We conducted a randomized controlled trial of men treated with GnRH agonists and allocated to various doses of testosterone replacement or placebo. We found that testosterone replacement was associated with lower NT-proBNP levels in a dose-dependent manner, and changes in circulating testosterone concentrations were inversely associated with changes in NT-proBNP levels. Our results support the hypothesis that testosterone reduces circulating NT-proBNP, consistent with the epidemiologic observation that men have lower circulating NP levels than women. Given the important role of the NPs in cardiovascular homeostasis, our data have potentially important implications for sex-related differences in the risk of hypertension and cardiovascular disease.

Comparison with prior studies

Several smaller studies have investigated the effect of testosterone supplementation on NP levels.

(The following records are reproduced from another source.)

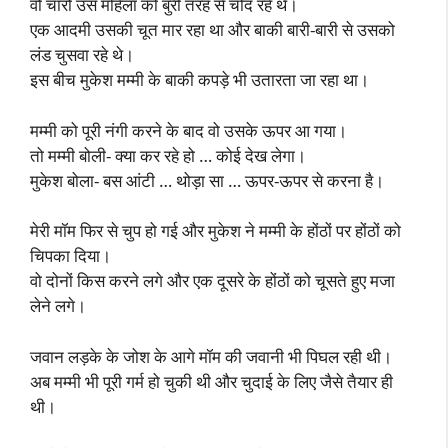
वो चारों उस महिला को बुरी तरह से चोद रहे थे।
एक आदमी उसकी चूत मार रहा था और बाकी बारी-बारी से उसको
लंड चुसवा रहे थे।
इस बीच मुकेश मम्मी के बाकी कपड़े भी उतारता जा रहा था।
मम्मी को पूरी नंगी करने के बाद वो उसके ऊपर आ गया।
तो मम्मी बोली- क्या कर रहे हो … कोई देख लेगा।
मुकेश बोला- बस आंटी … थोड़ा सा … ऊपर-ऊपर से करना है।
मेरी मॉम फिर से चुप हो गई और मुकेश ने मम्मी के होंठों पर होंठों को
चिपका दिया।
वो दोनों किस करने लगे और एक दूसरे के होंठों को चूसते हुए मजा
लेने लगे।
जवान लड़के के जोश के आगे मॉम की जवानी भी पिघल रही थी।
अब मम्मी भी पूरी गर्म हो चुकी थी और चुदाई के लिए जैसे तैयार ही
थी।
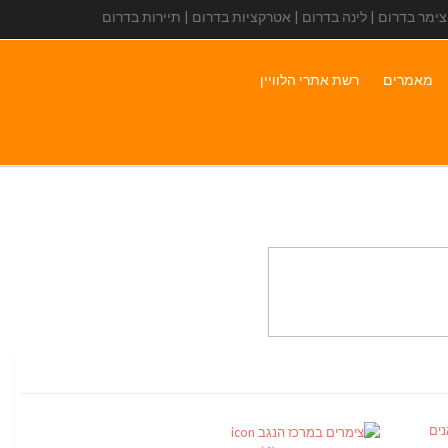
 צימר בדרום | לינה בדרום | אטרקציות בדרום | תיירות בדרום
מאמרים
רשת אתרי הלוויין
ים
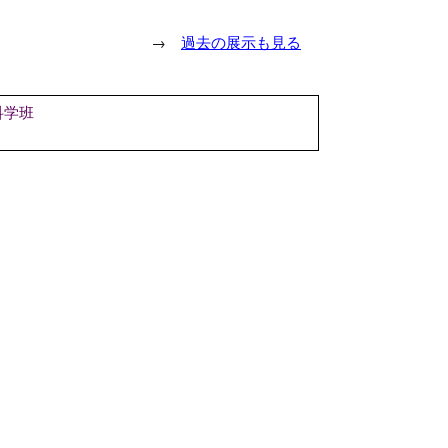
→
過去の展示も見る
科学班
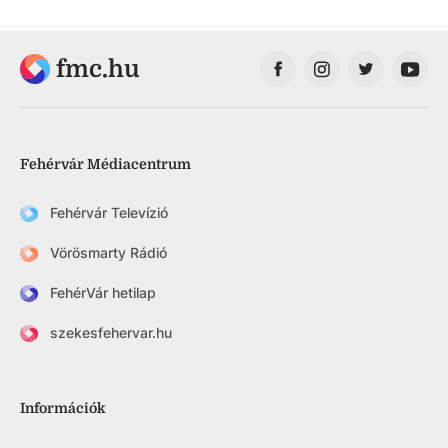
fmc.hu
Fehérvár Médiacentrum
Fehérvár Televízió
Vörösmarty Rádió
FehérVár hetilap
szekesfehervar.hu
Információk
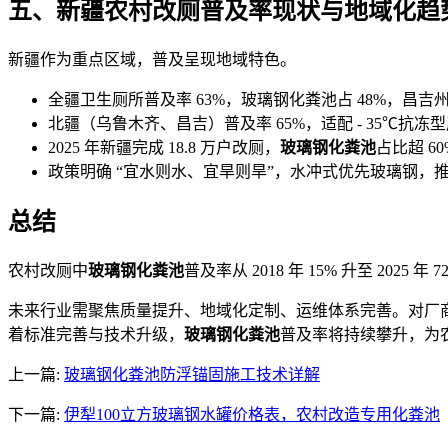
五、新疆农村改厕普及率现状与地域化趋
新疆作为重点区域，普及呈现地域特色。
全疆卫生厕所普及率 63%，玻璃钢化粪池占 48%，昌吉
北疆（乌鲁木齐、昌吉）普及率 65%，适配 - 35℃抗
2025 年新疆完成 18.8 万户改厕，
玻璃钢化粪池
占比超 
政策明确 “宜水则水、宜旱则旱”，水冲式优先玻璃钢，
总结
农村改厕中
玻璃钢化粪池
普及率从 2018 年 15% 升至 
未来行业需聚焦质量提升、地域化定制、运维体系完善。对厂
着标准完善与技术升级，
玻璃钢化粪池
普及率将持续攀升，为
上一篇:
玻璃钢化粪池防浮锚固施工技术详解
下一篇:
伊犁100立方玻璃钢水罐价格表，农村改造专用化粪池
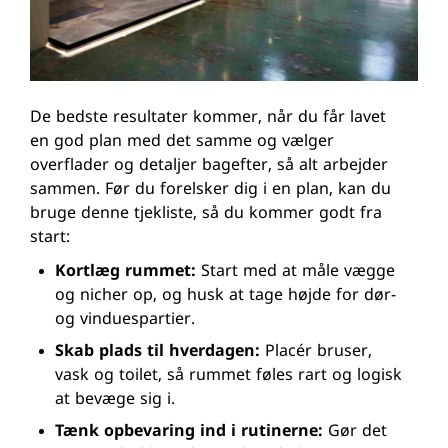
De bedste resultater kommer, når du får lavet
en god plan med det samme og vælger
overflader og detaljer bagefter, så alt arbejder
sammen. Før du forelsker dig i en plan, kan du
bruge denne tjekliste, så du kommer godt fra
start:
Kortlæg rummet:
Start med at måle vægge
og nicher op, og husk at tage højde for dør-
og vinduespartier.
Skab plads til hverdagen:
Placér bruser,
vask og toilet, så rummet føles rart og logisk
at bevæge sig i.
Tænk opbevaring ind i rutinerne:
Gør det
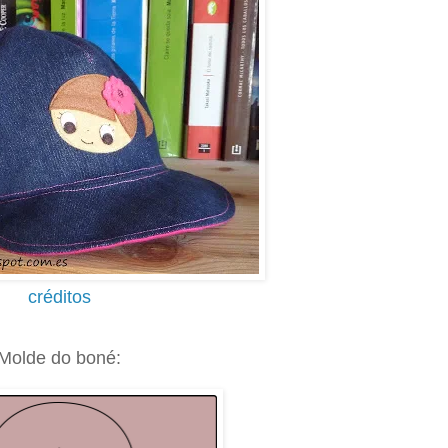
créditos
.
Molde do boné:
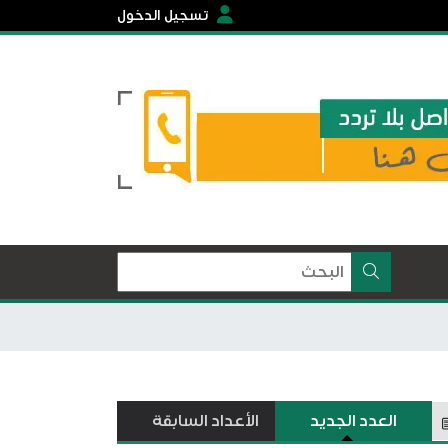
تسجيل الدخول
العدد الجديد
الأعداد السابقة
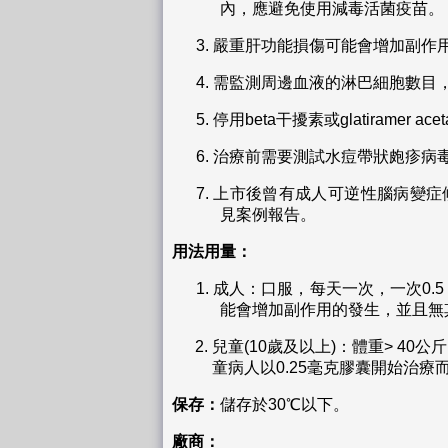
內，應避免使用減毒活菌疫苗。
3.
嚴重肝功能損傷可能會增加副作
4.
需監測周邊血液的淋巴細胞數目，急
5.
停用beta干擾素或glatiramer a
6.
治療前需要測試水痘帶狀皰疹病
7.
上市後曾有成人可逆性腦病變症候群(Post
見案例報告。
用法用量：
1.
成人：口服，每天一次，一次0.5
能會增加副作用的發生，並且無
兒童(10歲及以上)：體重> 40
童病人以0.25毫克膠囊開始治療
保存：
儲存於30℃以下。
廠商：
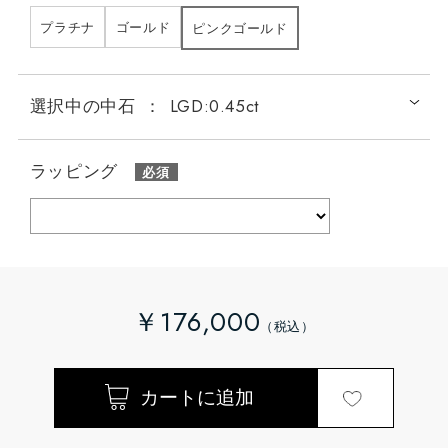
プラチナ
ゴールド
ピンクゴールド
選択中の中石
：
LGD:0.45ct
ラッピング
￥176,000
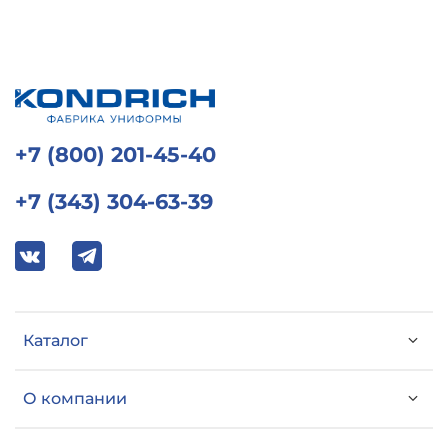
+7 (800) 201-45-40
+7 (343) 304-63-39
Каталог
О компании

In men with type 2 diabetes mellitus, high cardiovascular risk, and mildly low testosterone levels (≤346 ng/dl), those randomized to testosterone supplementation had decreases in NT-proBNP levels compared with placebo-treated men (13). In another study of 53 women with androgen deficiency due to hypopituitarism, those randomized to testosterone replacement experienced decreases in NT-proBNP levels compared with those randomized to placebo (12). In contrast, in a small nonrandomized study of men with metabolic syndrome and testosterone deficiency, testosterone supplementation over a shorter duration of 9 weeks was not associated with a change in NT-proBNP levels (14).

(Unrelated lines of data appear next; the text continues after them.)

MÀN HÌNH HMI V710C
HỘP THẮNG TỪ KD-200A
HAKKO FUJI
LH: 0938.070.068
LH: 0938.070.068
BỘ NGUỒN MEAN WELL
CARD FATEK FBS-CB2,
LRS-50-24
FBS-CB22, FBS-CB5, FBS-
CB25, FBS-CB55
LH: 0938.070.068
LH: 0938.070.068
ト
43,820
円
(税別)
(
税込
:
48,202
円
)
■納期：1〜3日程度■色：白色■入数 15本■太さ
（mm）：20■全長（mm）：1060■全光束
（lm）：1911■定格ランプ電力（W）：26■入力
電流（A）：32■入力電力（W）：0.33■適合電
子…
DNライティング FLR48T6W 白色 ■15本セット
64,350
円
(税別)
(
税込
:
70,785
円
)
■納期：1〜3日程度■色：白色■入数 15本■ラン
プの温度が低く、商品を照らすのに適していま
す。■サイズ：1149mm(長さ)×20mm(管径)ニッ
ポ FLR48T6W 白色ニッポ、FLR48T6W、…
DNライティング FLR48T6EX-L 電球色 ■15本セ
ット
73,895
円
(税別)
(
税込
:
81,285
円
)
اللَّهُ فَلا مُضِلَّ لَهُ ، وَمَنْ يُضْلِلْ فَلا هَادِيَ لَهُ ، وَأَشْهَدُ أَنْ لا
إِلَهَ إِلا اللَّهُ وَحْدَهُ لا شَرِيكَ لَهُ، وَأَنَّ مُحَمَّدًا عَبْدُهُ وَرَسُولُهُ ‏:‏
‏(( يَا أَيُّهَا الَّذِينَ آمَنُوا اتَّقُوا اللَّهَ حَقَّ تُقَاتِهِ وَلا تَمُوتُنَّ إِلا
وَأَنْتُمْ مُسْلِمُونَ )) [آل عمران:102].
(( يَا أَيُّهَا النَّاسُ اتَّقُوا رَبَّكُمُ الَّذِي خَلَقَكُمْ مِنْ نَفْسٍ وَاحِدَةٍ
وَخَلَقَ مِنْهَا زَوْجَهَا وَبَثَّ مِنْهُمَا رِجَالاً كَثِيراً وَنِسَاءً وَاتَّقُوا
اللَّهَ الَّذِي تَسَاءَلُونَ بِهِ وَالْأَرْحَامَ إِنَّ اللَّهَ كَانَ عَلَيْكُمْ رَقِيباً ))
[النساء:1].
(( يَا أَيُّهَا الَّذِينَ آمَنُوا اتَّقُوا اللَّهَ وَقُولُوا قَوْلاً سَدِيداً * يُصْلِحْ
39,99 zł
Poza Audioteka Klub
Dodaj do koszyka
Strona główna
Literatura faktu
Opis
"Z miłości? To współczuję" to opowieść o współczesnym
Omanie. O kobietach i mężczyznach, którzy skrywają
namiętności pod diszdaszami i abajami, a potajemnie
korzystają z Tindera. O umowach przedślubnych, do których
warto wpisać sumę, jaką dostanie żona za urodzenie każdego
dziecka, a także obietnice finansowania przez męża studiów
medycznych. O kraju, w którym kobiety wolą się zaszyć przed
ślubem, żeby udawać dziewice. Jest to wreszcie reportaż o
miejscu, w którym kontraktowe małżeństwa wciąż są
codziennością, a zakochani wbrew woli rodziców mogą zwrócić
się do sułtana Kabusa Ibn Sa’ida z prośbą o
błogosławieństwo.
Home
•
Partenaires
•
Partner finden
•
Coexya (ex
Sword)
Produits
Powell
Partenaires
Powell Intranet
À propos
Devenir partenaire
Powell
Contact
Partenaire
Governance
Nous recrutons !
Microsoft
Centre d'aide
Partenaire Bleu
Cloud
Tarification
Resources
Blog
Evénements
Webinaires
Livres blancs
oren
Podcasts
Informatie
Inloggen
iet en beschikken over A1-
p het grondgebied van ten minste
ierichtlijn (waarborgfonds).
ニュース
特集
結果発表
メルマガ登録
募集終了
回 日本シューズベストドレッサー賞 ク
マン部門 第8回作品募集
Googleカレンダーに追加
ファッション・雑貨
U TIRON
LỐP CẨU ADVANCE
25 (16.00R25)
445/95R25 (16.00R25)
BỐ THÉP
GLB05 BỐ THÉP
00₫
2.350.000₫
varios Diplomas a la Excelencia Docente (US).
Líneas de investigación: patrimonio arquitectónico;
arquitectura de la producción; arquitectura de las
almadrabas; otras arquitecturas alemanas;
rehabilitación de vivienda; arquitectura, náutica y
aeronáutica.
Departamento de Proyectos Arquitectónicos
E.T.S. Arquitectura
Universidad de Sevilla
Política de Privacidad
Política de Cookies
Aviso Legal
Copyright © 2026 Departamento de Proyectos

Aside from its substantially larger sample size, the present study differs from the prior investigations in several important respects. First, we focused on healthy men, because comorbidities such as diabetes mellitus or cardiovascular disease can influence the NP system independently. Prevalence of cardiovascular risk factors was low, and only a very small minority of subjects were taking medications that could potentially influence sodium homeostasis or renal function (Online Table 2). Second, the use of a GnRH agonist in all subjects, followed by randomization to multiple doses of testosterone, resulted in final circulating testosterone levels that spanned an extremely wide range (19 – 3,546 ng/dl). Across this extensive range, final circulating testosterone levels exhibited a negative relationship with final NT-proBNP levels, and furthermore, changes in circulating testosterone levels had a negative relationship with changes in NT-proBNP levels. Third, the concomitant use of an aromatase inhibitor reduced the confounding effect of estrogen, which increases with testosterone supplementation. The suppression of estrogen levels in our study differs from normal physiology, but allowed us the opportunity to determine the independent effects of testosterone on NP levels, which had been very challenging in prior studies.

Implications of findings

Importantly, our results lend insight into mechanisms underlying the well-documented sex-specific differences in NP levels (7,8). Serum total testosterone levels range from 325–800 ng/dl in healthy men (8,24), and 15–50 ng/dl in healthy women (8). With our protocol, we achieved a broad range of final circulating testosterone levels that encompassed the low levels observed in women as well as the higher levels observed in men. Our results suggest that decreases in testosterone levels comparable to the differences between healthy men and women are associated with about 25% higher NT-proBNP levels. In observational studies, NP levels are about 30–60% higher in healthy women than men (7). Therefore, our findings suggest that the sex-specific differences in NP levels are explained partly, but not completely, by differences in testosterone levels between men and women.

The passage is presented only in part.